Indian writer, researcher, critic and historian (1890–1949)

Ramlal Chunilal Modi (27 July 1890 – 14 July 1949) was an Indian Gujarati-language writer, researcher, critic and historian. He is known for his research in medieval Gujarati literature, especially on the medieval poet Bhalan. He was awarded the Narmad Suvarna Chandrak posthumously in 1950.

==Biography==
Ramlal Chunilal Modi was born on 27 July 1890 in the Dasa Vayada Vanik family at Patan. His father's name was Chunilal Narbheram and his mother's name was Jadav. After clearing his matriculation examination from Patan High School in 1908, he worked as the headmaster of Unjha and Chanasma middle schools. He then joined Patan High School as a teacher and served there till his death.

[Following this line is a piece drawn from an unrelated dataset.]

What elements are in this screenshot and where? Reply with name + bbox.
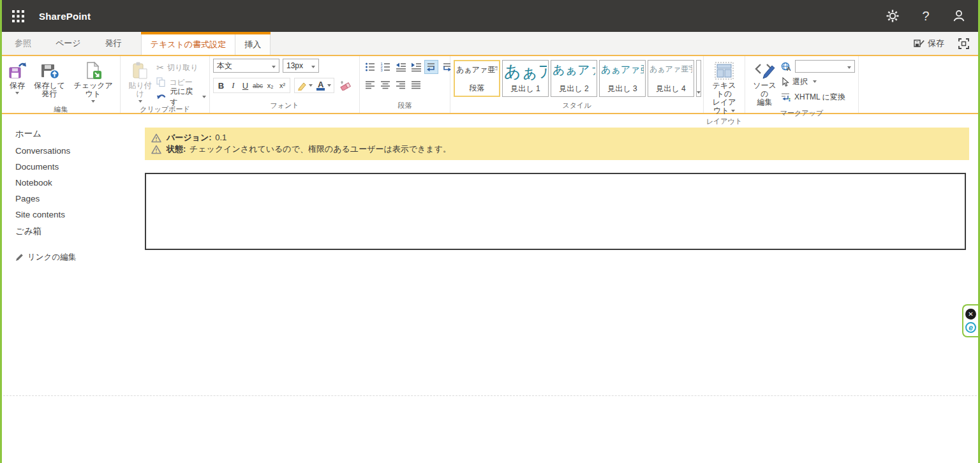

He died on 14 July 1949 at Rajkot.

==Works==
Since Ramlal Chunilal Modi was a native of Patan, he had a special charm for the local librarians and poets there. He has done important work mainly in the field of Old Gujarati and medieval history of Gujarat. He has published as many as 150 exploratory articles in addition to some texts.

In 1909, his first article titled 'Gujarati Shabdkosh' published in the 'Buddhiprakash'. In 1919, he published the classically written character book 'Bhalan' about the medieval Gujarati poet Bhalan. In 1924, he published the book 'Kavi Bhalan krut Be Nalakhyan', for which he was awarded Rs. 101 by the Gujarati Sahitya Parishad.

He has made a Gujarati translation of the Jadunath Sarkar's Mughal Administration (1920) book under the title 'Mughal Rajyavahivat' (1942). 'Patan-Sidhpurno Pravas' (1919) is his travelogue. 'Karna Solanki' (1935) and 'Vayupurana' (1945) are his historical texts.

==Awards and honors==
During 1945–50, he was posthumously awarded the Narmad Suvarna Chandrak by the Narmad Sahitya Sabha for his historiography.